### [ASSIGNED TASK]
This exercise calls for the data below to be retyped exactly, minus any images.
(RECORDS SUPPLIED)
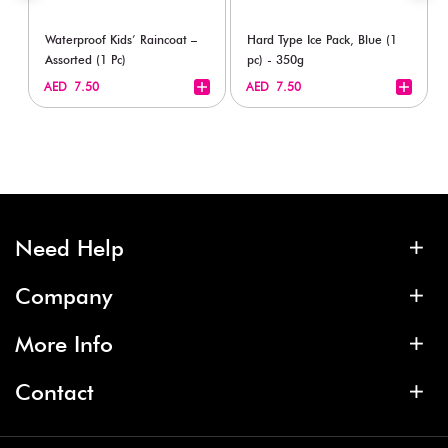
Waterproof Kids’ Raincoat –
Hard Type Ice Pack, Blue (1
Assorted (1 Pc)
pc) - 350g
+
+
AED 7.50
AED 7.50
Need Help
Company
More Info
Contact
(End RECORDS SUPPLIED)
### [TASK ANSWER]
Waterproof Kids’ Raincoat –
Hard Type Ice Pack, Blue (1
Assorted (1 Pc)
pc) - 350g
+
+
AED 7.50
AED 7.50
Need Help
Company
More Info
Contact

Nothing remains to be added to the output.